> Task statement: A faithful copy of all the entries is required, with no pictures in it.
[[ Provided entries open ]]
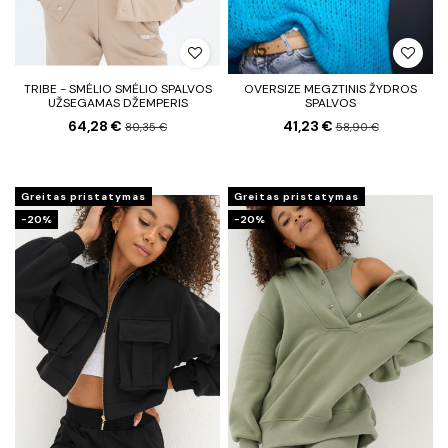
TRIBE - SMĖLIO SMĖLIO SPALVOS
OVERSIZE MEGZTINIS ŽYDROS
UŽSEGAMAS DŽEMPERIS
SPALVOS
64,28 €
41,23 €
80,35 €
58,90 €
Greitas pristatymas
Greitas pristatymas
−20%
−20%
[[ Provided entries closed ]]
> Output for this exercise:
TRIBE - SMĖLIO SMĖLIO SPALVOS
OVERSIZE MEGZTINIS ŽYDROS
UŽSEGAMAS DŽEMPERIS
SPALVOS
64,28 €
41,23 €
80,35 €
58,90 €
Greitas pristatymas
Greitas pristatymas
−20%
−20%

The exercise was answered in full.